Summary after some investigation on my part:
The MTZ file in question was generated from a cryo-EM map using phenix.map_to_structure_factors. Due to the large box size of cryo-EM maps, such files tend to be huge - in this case, 1.8 billion reflections, about 800 times larger than the largest crystallographic dataset in the wwPDB. That alone wouldn't necessarily be a problem, but as well as the map amplitudes and phases (F/PHI), the MTZ output also contains a (undocumented, as far as I'm aware) "F-obs/SIGF-obs" array - the data type normally used to store crystallographic observations. Clipper interprets this as such, and tries to generate a set of live-recalculating maps. This is where things were going a bit awry: the extreme number of reflections broke some (naive) assumptions I'd made in the outlier rejection step, causing it to blow out from <1 second to almost 5 hours (!) - that's now been fixed (will be in the next full or dev release, whichever comes first), which should have the knock-on effect of making the loading of large crystallographic datasets much faster. On my Windows laptop (32 GB RAM, 32 GB swap) it manages to eventually generate the maps; on my Linux desktop (32 GB RAM, 2 GB swap) it eventually gets killed when it runs out of memory.

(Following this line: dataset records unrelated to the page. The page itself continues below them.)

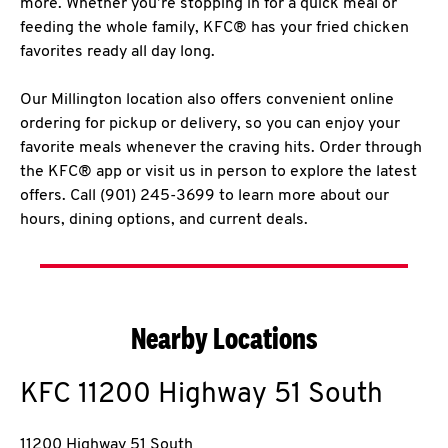
more. Whether you’re stopping in for a quick meal or
feeding the whole family, KFC® has your fried chicken
favorites ready all day long.
Our Millington location also offers convenient online
ordering for pickup or delivery, so you can enjoy your
favorite meals whenever the craving hits. Order through
the KFC® app or visit us in person to explore the latest
offers. Call (901) 245-3699 to learn more about our
hours, dining options, and current deals.
Nearby Locations
KFC
11200 Highway 51 South
11200 Highway 51 South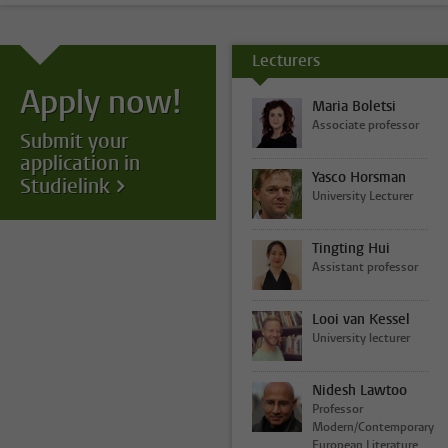
Lecturers
Apply now!
Maria Boletsi
Associate professor
Submit your
application in
Yasco Horsman
Studielink
University Lecturer
Tingting Hui
Assistant professor
Looi van Kessel
University lecturer
Nidesh Lawtoo
Professor
Modern/Contemporary
European Literature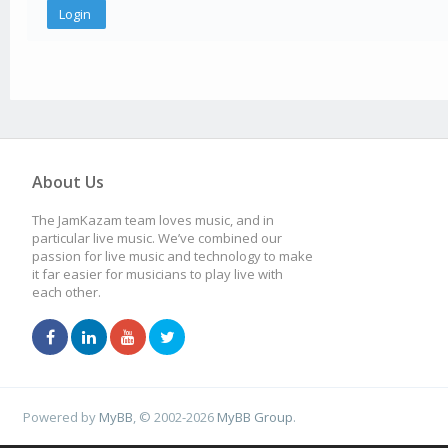
About Us
The JamKazam team loves music, and in
particular live music. We’ve combined our
passion for live music and technology to make
it far easier for musicians to play live with
each other.
Powered by
MyBB
, © 2002-2026
MyBB Group
.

The upshot right now:
- unless you have a very good reason to do otherwise, just work directly with the cryo-EM map rather than converting to structure factors first.
- if you do need to be working with structure factors, you can use the Reflection File Editor in the Phenix GUI to copy just the F/PHI column to a new MTZ. That opens in about 2-3 minutes and behaves as expected.
I'll also look into adding a GUI option to choose which columns to actually turn into maps when a multi-dataset MTZ file is opened.
-- Tristan